Her name is Maria de Agreda (1602-1655) and she was a nun of the Order of the Immaculate Conception. I came across her while researching my mother's family in Spain. Her uncorrupted body is still held at the convent of the Order of the Immaculate Conception in Agreda, near Soria, Spain. What was remarkable about her was that she was supposed to have travelled between Spain and the New World (New Mexico, Texas etc.) over 500 times by means of bilocation (being in two places at once). In addition, she wrote was has been described as the 5th Gospel of the New Testament which is a life of the Virgin Mary dictated to Mary of Agreda by the Virgin Mary herself. I had never heard of bilocation but, having been trained as a barrister, I though I would try and look at the evidence from a legal angle. I came to the conclusion that she had, in fact, bilocated between Spain and the New World.

In addition, I came across a more recent example of bilocation in Padre Pio (http://en.wikipedia.org/wiki/Pio_of_Pietrelcina). His 'exploits' were witnessed by people alive during our own lifetimes, including the most senior officer in the US military - General Nathan F. Twining, USAF, Chief of Staff of the United States Air Force (1953-57), Chairman of the Joint Chiefs of Staff (1957-60).

Anyway, I have put together a page on Maria de Agreda at:

http://www.mariadeagreda.info/index.html

It seems to me that what 'enabled' Maria de Agreda to do what she did was humility, virtue, purity of heart, love of God and man, self-denial and, importantly, a sense of urgency or over-riding need to save souls (those of the Indians). Padre Pio speaks of this sense of urgency. Anyway, for what it is worth, I concluded that the whole thing was actually true. I have absolutely no doubt about this whatsoever. The thing is that if Maria de Agreda did bilocate to the US over 500 times, what does this say about her meeting the Virgin Mary and physically seeing angels and so on? I concluded that all this was true as well. The implications are simply staggering.

I would be interested in any comments.

See also:

http://www.peerage.org/genealogy/pedigree_senior.htm

Graham
 
So what exactly does this have to do with the Work, Graham? Are you asking whether people can become 'higher beings' through mysticism?

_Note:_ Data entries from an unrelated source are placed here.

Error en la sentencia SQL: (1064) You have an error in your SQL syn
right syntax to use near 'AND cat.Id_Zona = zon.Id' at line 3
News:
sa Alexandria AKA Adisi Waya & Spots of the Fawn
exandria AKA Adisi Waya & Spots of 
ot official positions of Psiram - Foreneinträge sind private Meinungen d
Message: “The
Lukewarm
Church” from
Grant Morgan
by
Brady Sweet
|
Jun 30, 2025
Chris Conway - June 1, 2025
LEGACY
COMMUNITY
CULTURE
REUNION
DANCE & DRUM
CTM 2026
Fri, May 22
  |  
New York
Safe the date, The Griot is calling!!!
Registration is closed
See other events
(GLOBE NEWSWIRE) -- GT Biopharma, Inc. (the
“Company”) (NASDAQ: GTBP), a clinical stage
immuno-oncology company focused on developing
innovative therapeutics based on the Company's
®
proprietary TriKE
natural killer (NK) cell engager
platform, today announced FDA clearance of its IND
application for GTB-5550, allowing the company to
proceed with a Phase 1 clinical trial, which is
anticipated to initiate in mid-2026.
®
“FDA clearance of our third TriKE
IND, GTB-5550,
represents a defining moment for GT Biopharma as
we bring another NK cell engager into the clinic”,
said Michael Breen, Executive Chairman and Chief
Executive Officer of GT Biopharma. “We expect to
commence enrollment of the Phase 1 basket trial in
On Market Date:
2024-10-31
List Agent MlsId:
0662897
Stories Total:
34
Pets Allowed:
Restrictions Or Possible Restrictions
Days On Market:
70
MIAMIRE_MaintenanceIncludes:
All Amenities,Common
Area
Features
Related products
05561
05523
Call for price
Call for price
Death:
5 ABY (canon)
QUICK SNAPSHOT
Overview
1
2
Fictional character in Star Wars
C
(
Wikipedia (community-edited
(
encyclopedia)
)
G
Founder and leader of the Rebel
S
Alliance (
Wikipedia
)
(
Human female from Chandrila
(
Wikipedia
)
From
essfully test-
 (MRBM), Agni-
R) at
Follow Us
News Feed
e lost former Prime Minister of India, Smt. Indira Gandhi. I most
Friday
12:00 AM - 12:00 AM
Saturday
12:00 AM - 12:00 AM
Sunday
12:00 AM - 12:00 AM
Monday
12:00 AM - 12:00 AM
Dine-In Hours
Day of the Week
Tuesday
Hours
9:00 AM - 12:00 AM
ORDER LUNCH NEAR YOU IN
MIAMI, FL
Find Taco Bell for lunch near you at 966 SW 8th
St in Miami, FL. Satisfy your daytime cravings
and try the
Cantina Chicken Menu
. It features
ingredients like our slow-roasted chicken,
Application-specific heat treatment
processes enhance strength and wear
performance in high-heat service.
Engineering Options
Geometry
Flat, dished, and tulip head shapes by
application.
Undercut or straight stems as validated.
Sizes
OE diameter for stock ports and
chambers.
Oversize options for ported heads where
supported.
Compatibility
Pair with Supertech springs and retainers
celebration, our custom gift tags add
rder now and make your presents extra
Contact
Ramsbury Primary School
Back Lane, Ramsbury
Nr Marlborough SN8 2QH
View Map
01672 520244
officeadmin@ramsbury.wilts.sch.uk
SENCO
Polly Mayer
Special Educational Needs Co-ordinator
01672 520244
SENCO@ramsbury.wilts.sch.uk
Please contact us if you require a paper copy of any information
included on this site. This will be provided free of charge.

The links you provided do not seem to work, by the way, except for the one to Wikipedia.
 
I am not sure how my post is relevant. I don't know what 'The Work' is. I just guessed that this was a relevant category. All I am saying is that the book talks a lot about what one might call 'higher beings' but does not cite any examples. If my post is not relevant to this category perhaps you could identify a category that is relevant. In relation to the general topic covered by the book I would say that Maria de Agreda is pretty much the most extraordinary example in the history of the human race. It's not a question of whether she did what she did but what gave her the ability to do what she did. One thing I didn't mention in my post is that she died in 1665 but I am absolutely certain that we have a recent photograph of her (it's on the webpage). There are numerous reports of her appearing at other times.

I am worried that you cannot access the links. Can you tell me exactly what messages you saw on screen? Thanks.

Graham
 
Hi grahamm and :welcome: to the forum.

FYI, it's customary here to formally introduce yourself in the Newbies board to receive a proper welcome. No personal info is needed, just an elaboration on how you found this forum (like in your original post, but a bit more detailed), whether you're familiar with any of the recommended books around here, and more of the like. You might want to probe a few intros of others to see how this is done...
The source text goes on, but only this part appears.